A 60 ans, son trait est toujours aussi architectural, sa lumière brûle la rétine et ses couleurs font monter la température d’un cran. Le lecteur sue à grosses gouttes en tournant fébrilement les pages de son album Black Dog, paru chez Casterman, d’après un scénario de Jean-Claude Götting. Jacques de Loustal ne pratique pas la câlinothérapie comme certains de ses confrères bédéistes. Ne comptez pas sur lui pour truffer son récit de mots doux et clôturer par un « happy ending » à la gloire des peuples réunis. Il laisse la fraternité et autres fadaises humanistes aux amuseurs de patronage. Son cadre de travail, depuis sa collaboration à Métal Hurlant, a le parfum du désenchantement.

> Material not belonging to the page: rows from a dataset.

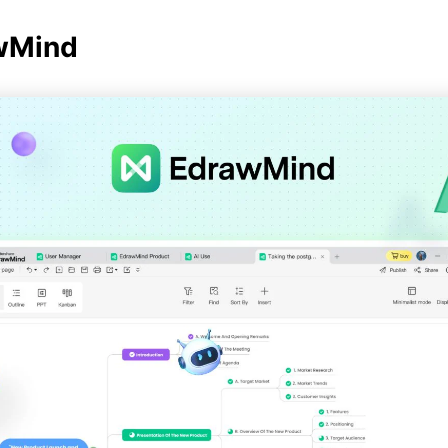
awMind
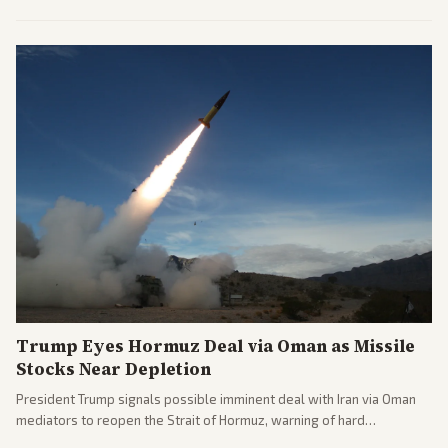
opponents, marking a progressive victory. Coverage spans left-
leaning outlets highlighting the upset and center-right sources
noting implications for midterms and party direction.
Trump Eyes Hormuz Deal via Oman as Missile
Stocks Near Depletion
President Trump signals possible imminent deal with Iran via Oman
mediators to reopen the Strait of Hormuz, warning of hard
consequences if talks fail. Reports from across the spectrum cover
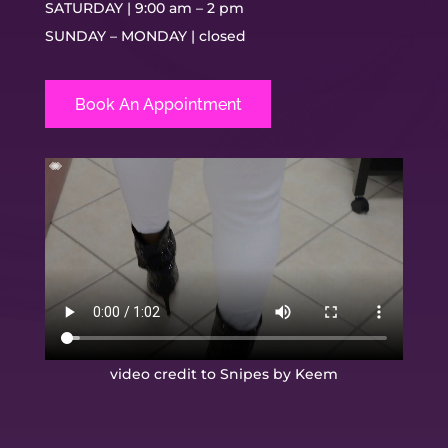
SATURDAY | 9:00 am – 2 pm
SUNDAY – MONDAY | closed
Book An Appointment
video credit to Snipes by Keem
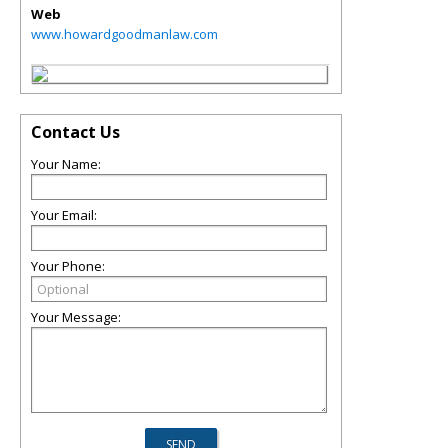
Web
www.howardgoodmanlaw.com
Contact Us
Your Name:
Your Email:
Your Phone:
Your Message:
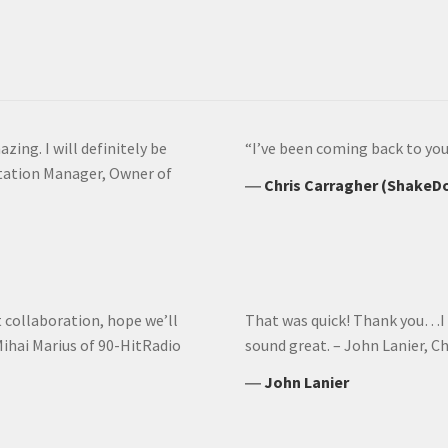
azing. I will definitely be
“I’ve been coming back to you 
Station Manager, Owner of
―
Chris Carragher (ShakeD
t collaboration, hope we’ll
That was quick! Thank you…I re
ihai Marius of 90-HitRadio
sound great. – John Lanier, C
―
John Lanier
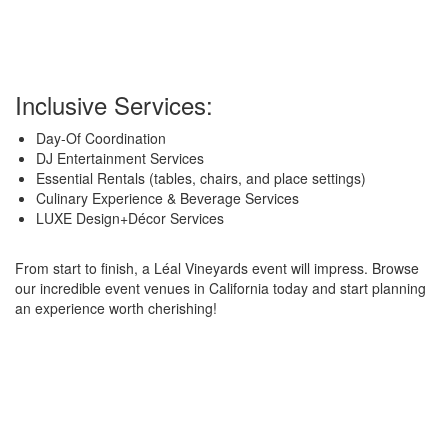
Inclusive Services:
Day-Of Coordination
DJ Entertainment Services
Essential Rentals (tables, chairs, and place settings)
Culinary Experience & Beverage Services
LUXE Design+Décor Services
From start to finish, a Léal Vineyards event will impress. Browse
our incredible event venues in California today and start planning
an experience worth cherishing!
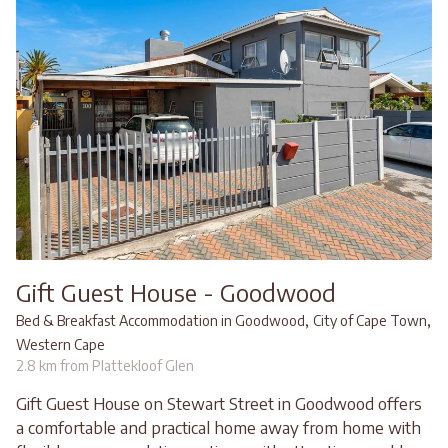
Gift Guest House - Goodwood
,
,
Bed & Breakfast Accommodation in Goodwood
City of Cape Town
Western Cape
2.8 km from Plattekloof Glen
Gift Guest House on Stewart Street in Goodwood offers
a comfortable and practical home away from home with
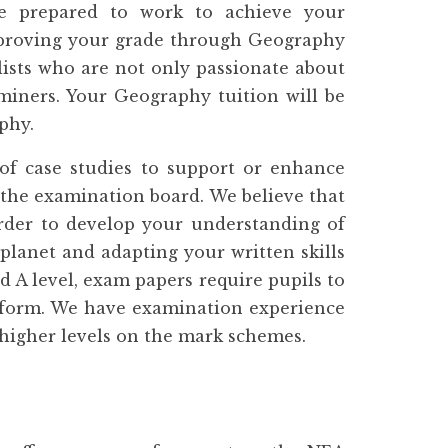
e prepared to work to achieve your
improving your grade through Geography
lists who are not only passionate about
aminers. Your Geography tuition will be
phy.
f case studies to support or enhance
 the examination board. We believe that
order to develop your understanding of
planet and adapting your written skills
d A level, exam papers require pupils to
y form. We have examination experience
e higher levels on the mark schemes.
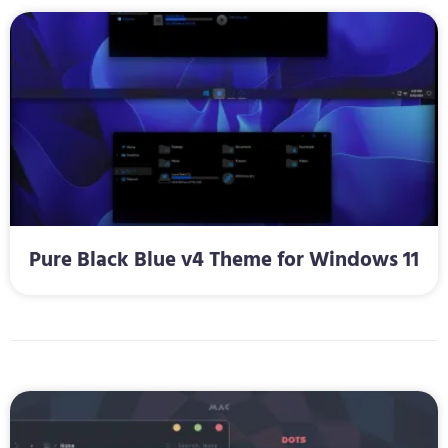
Pure Black Blue v4 Theme for Windows 11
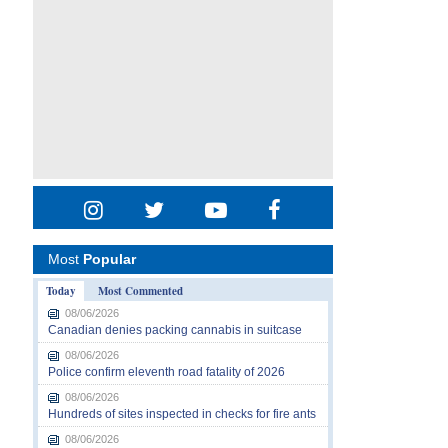
Most
Popular
Today
Most Commented
08/06/2026
Canadian denies packing cannabis in suitcase
08/06/2026
Police confirm eleventh road fatality of 2026
08/06/2026
Hundreds of sites inspected in checks for fire ants
08/06/2026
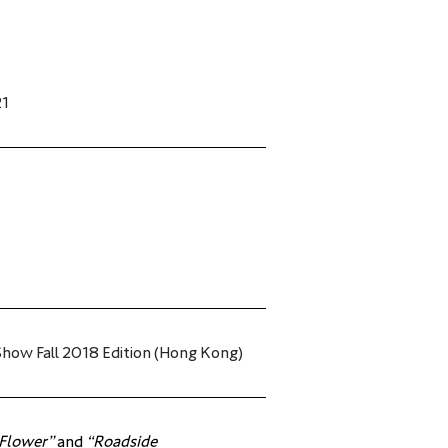
21
how Fall 2018 Edition (Hong Kong)
 Flower”
 and 
“Roadside 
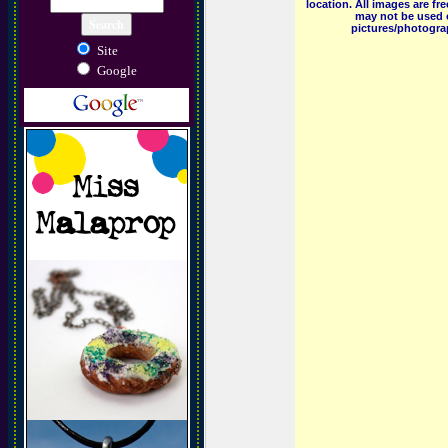
location. All images are f
may not be used o
pictures/photograp
Site
Google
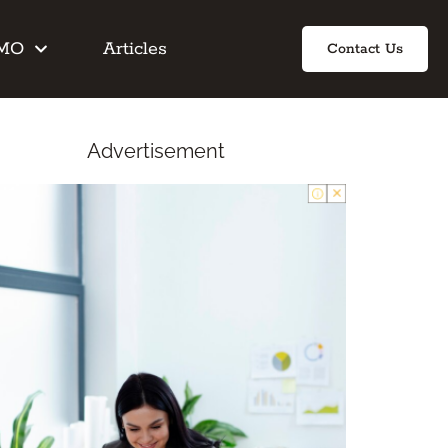
IMO
Articles
Contact Us
Advertisement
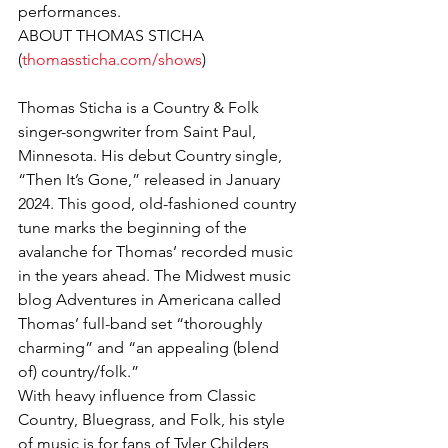
performances.
ABOUT THOMAS STICHA 
(
thomassticha.com/shows
)
Thomas Sticha is a Country & Folk 
singer-songwriter from Saint Paul, 
Minnesota. His debut Country single, 
“Then It’s Gone,” released in January 
2024. This good, old-fashioned country 
tune marks the beginning of the 
avalanche for Thomas’ recorded music 
in the years ahead. The Midwest music 
blog Adventures in Americana called 
Thomas’ full-band set “thoroughly 
charming” and “an appealing (blend 
of) country/folk.”
With heavy influence from Classic 
Country, Bluegrass, and Folk, his style 
of music is for fans of Tyler Childers, 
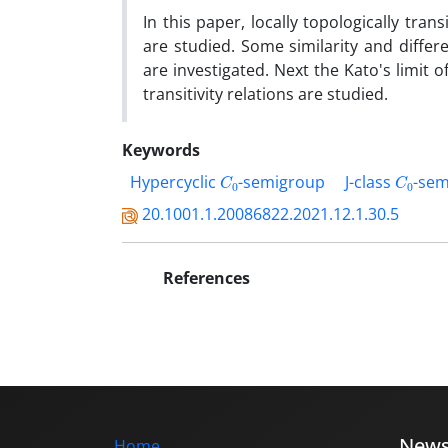
‎In this paper‎, ‎locally topologically trans
are studied‎. ‎Some similarity and differ
are investigated‎. ‎Next the Kato's limit
transitivity relations are studied‎.
Keywords
C
0
C
0
‎Hypercyclic
-semigroup
J-class
-sem
20.1001.1.20086822.2021.12.1.30.5
References
New
Home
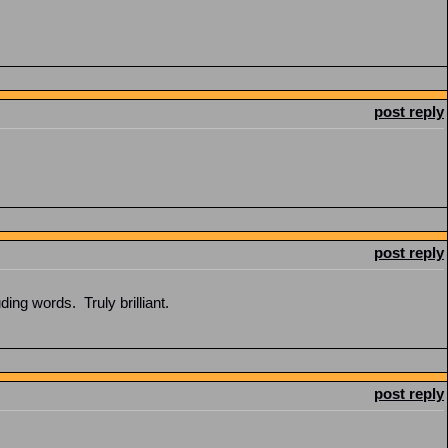
post reply
post reply
ding words. Truly brilliant.
post reply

L’homme misérable y est dépeint sous toutes les coutures. Le soleil assommant plombe la vue de ses héros de papier. Les films de gangsters des années 50-60, qui ont nourri son imaginaire, aiguisent la violence de son pinceau. Cet homme-là a la nostalgie d’une Amérique désolée qu’il traversa durant sa jeunesse. L’ironie des destins fracassés constitue sa matière première. Les espaces désertiques cimentent la pensée. Alors, est-ce encore de la bande-dessinée ? Oui, si l’on compte les cases et les bulles. Non, si l’on considère Loustal comme un illustrateur de premier ordre. Un paysagiste de la mouise. Un peintre de la noirceur en Technicolor. C’est pourquoi son univers graphique correspond à l’âpreté de Simenon, Denis Lehane, Jerome Charyn ou encore Jean-Luc Coatalem.
Dans Black Dog, remake de Noir (éditions Barbier & Mathon), il a convaincu Götting de transposer son histoire originale aux années 70-80. Le résultat est somptueux, d’une cruauté sans rédemption possible. Chaque planche pourrait être exposée dans un musée et rendre fou de rage les artistes officiels. Les collectionneurs ne s’y trompent pas et reconnaissent depuis longtemps la haute valeur picturale de ses œuvres. Dans cette aventure qui ressemble à une farce morbide, tous les ingrédients du désastre sont en marche : une blonde nympho à lunettes, un grand chien noir, une piscine bleu électrique, un inspecteur de police et des mauvais garçons prêts à tout pour une poignée de dollars. Le tout, dans un décor hollywoodien stylisé jusqu’à l’épure. Stefan Slovik, mécano fraîchement viré par son patron et ne maîtrisant que quelques mots d’anglais, va croiser la route de Monsieur Deville, un mafieux enragé qui ne lui laissera aucune porte de sortie. L’argent et le sexe ne sont que des prétextes au déchaînement des hommes. C’est de la tragédie antique avec de longues voitures américaines et une fille en bikini rouge sang.
Black Dog, Loustal et Götting, Casterman.